Efforts in Several States, Washington, D.C., Promote Health Education, Awareness Among Minority Groups; Provide Health Services
- Alaska: The Healthy Alaska Natives Foundation, which is part of the Alaska Tribal Health Consortium, held an Inaugural Raven's Ball fundraiser last week to promote the group's work and to raise money to offset a shortfall in Indian Health Services funding, the Arctic Sounder reports. The foundation has singled out five focus areas: cancer care improvement, wellness and prevention, elder health care, healthy village environment and the Alaska Native Health Professions Scholarship Fund (Ben-Yosef, Arctic Sounder, 3/31).
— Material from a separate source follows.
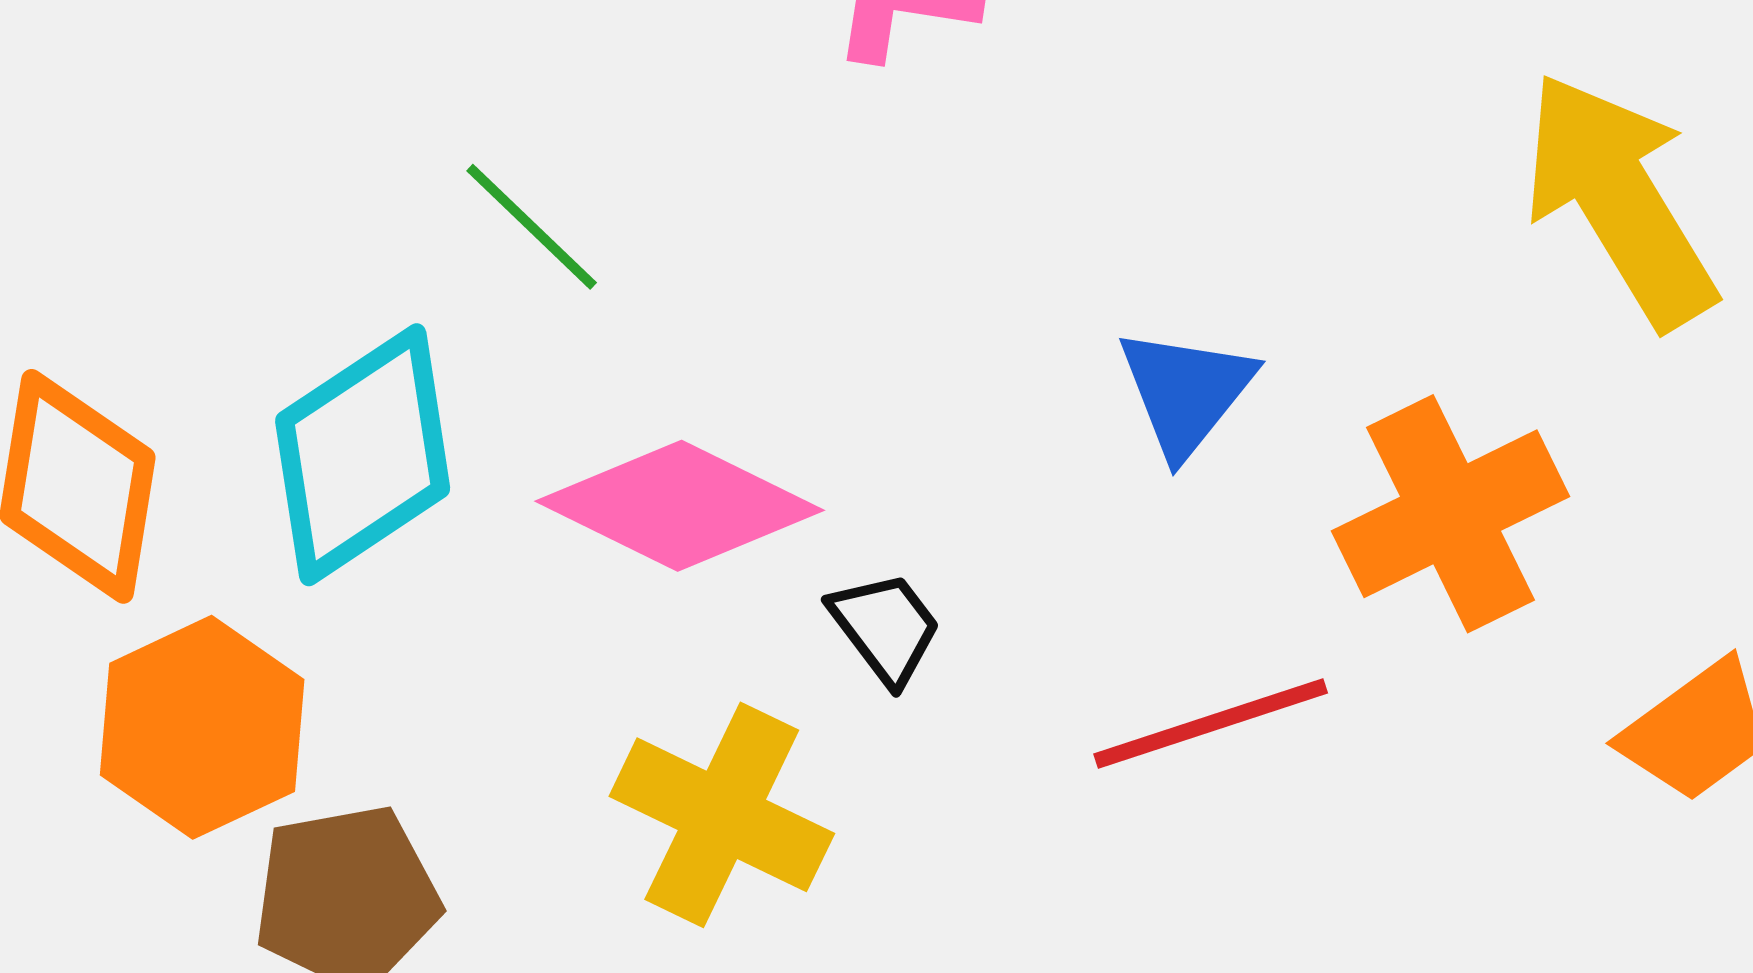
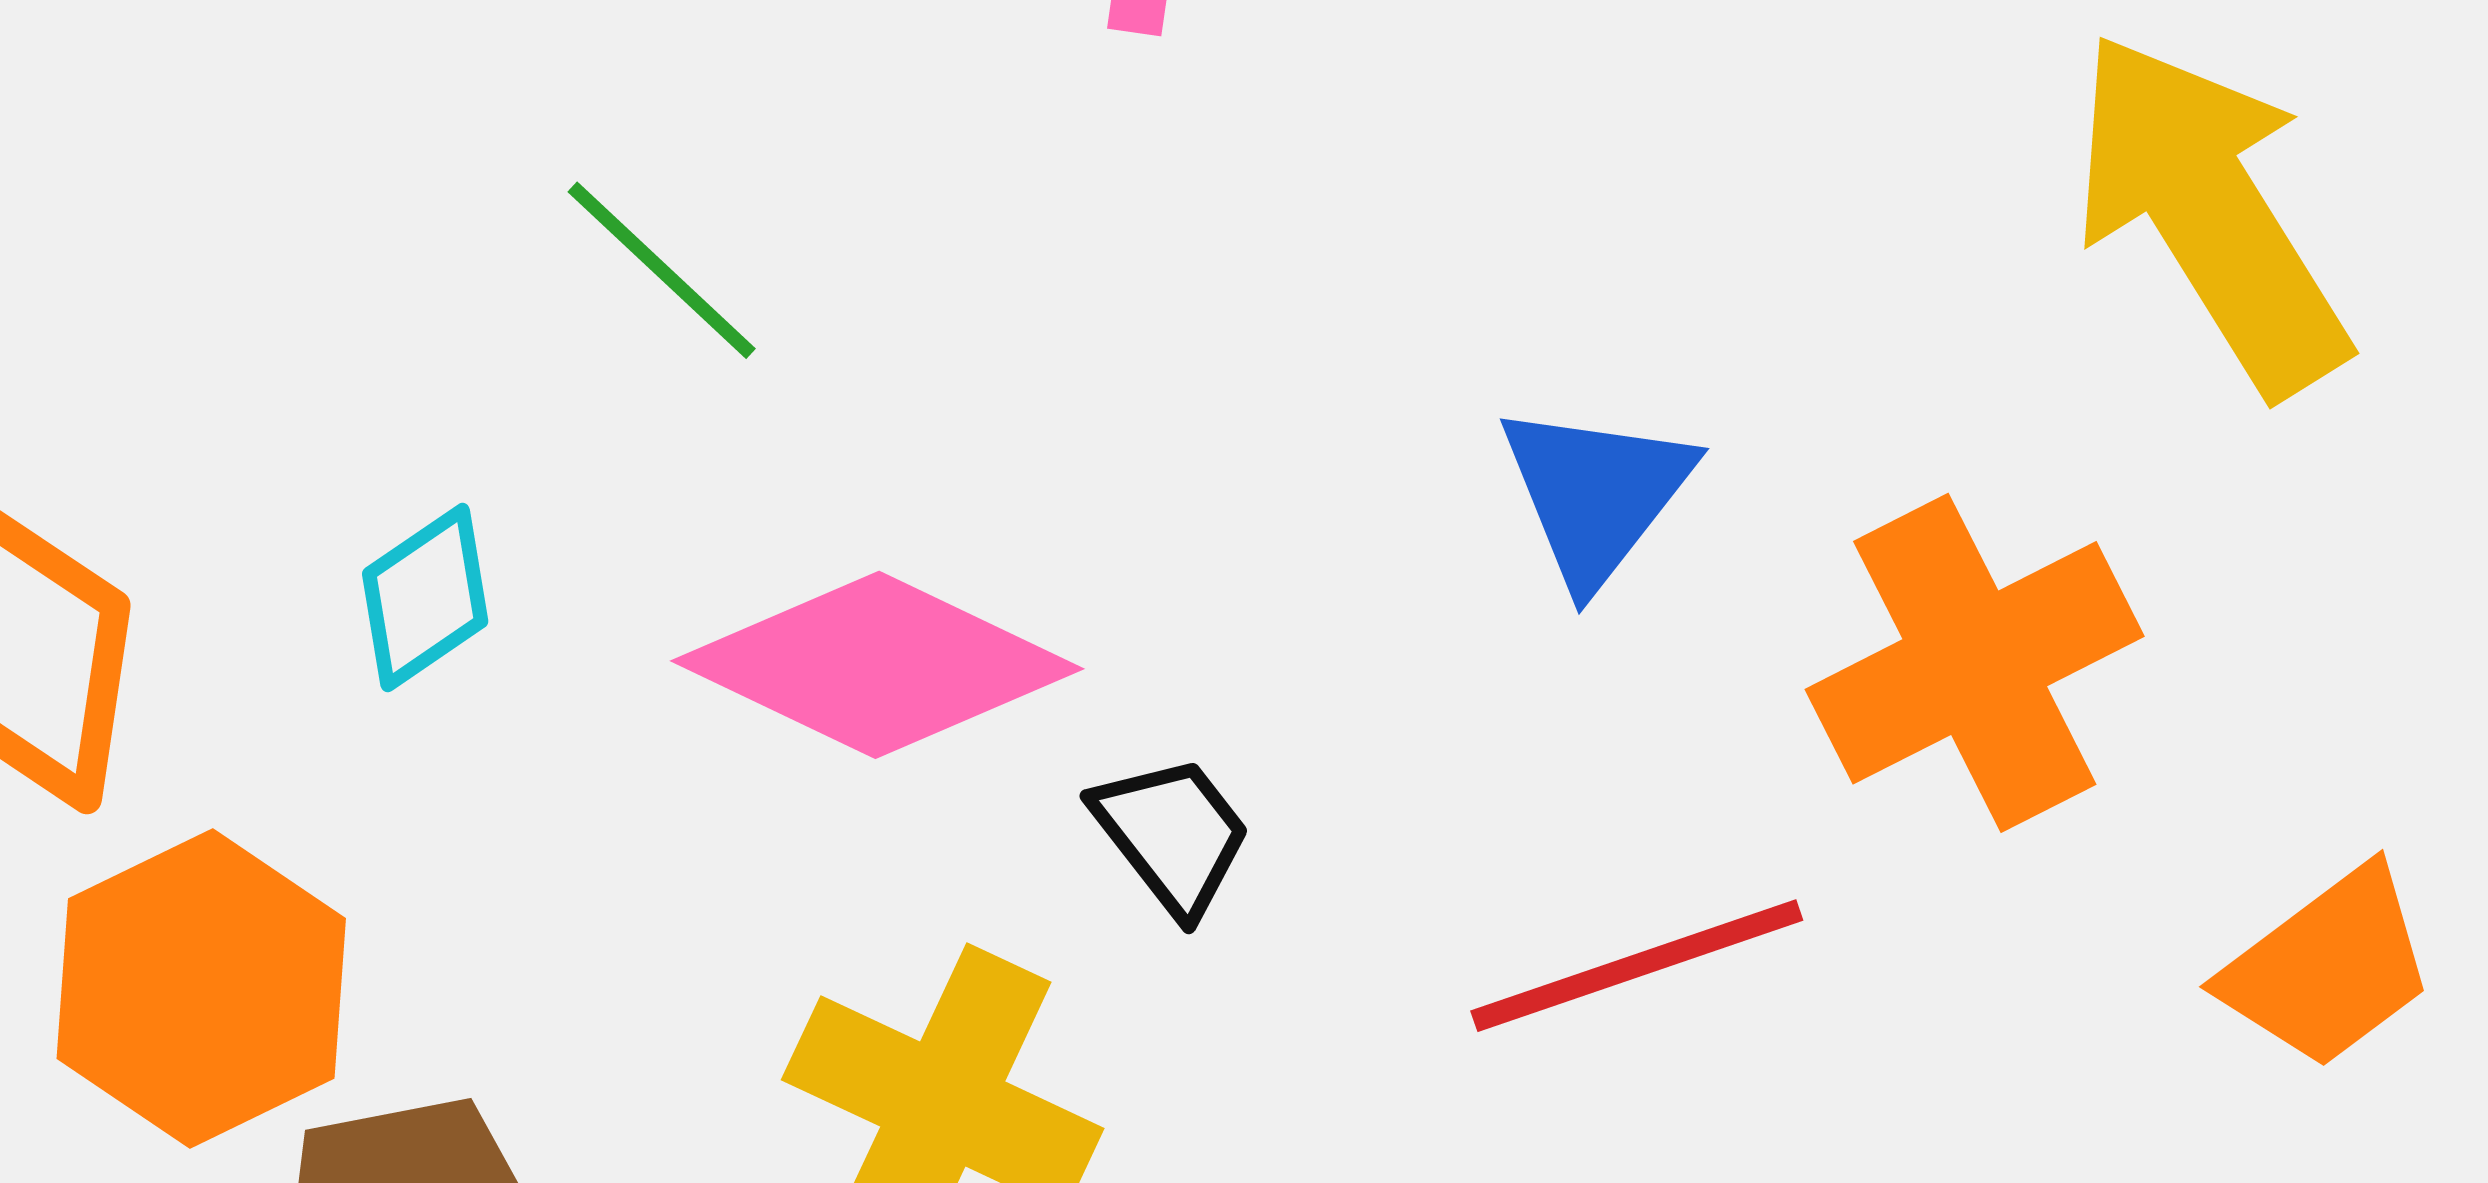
cyan diamond: (363, 455) -> (425, 598), size x0.5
- California: The Los Angeles Times on Wednesday featured the efforts of Los Angeles-based clinic Clinica Oscar Romero, which provides health care services to about 700 Mayas in their native language. According to the Times, tens of thousands of Mayas, including Kanjobal, Quiche and Mam, live in the Los Angeles area. Many have diabetes, high blood pressure or high cholesterol. The clinic is funded by private donations and county, state and federal funds. In the future, clinic staff hope to also offer educational classes in patients' native language' on topics such as family planning, first aid for children and oral health (Gorman, Los Angeles Times, 4/2).
- Hawaii: The Hawaii State Department of Health and the Hawaii Air National Guard this week launched the Medical Innovative Readiness Training program, which provides no-cost health services to Native Hawaiian communities on the Waianae Coast, the Honolulu Advertiser reports. The Hawaii Air National Guard's 154th Medical Group staff the clinics, which allows troops to maintain their medical skills while also providing a service to the community, organizers said. The clinics offer vision screenings, physicals, classes on lifesaving methods, referrals to outpatient clinics and disaster preparedness training. The project will run for five years and will expand to other communities in the future (Honolulu Advertiser, 4/3).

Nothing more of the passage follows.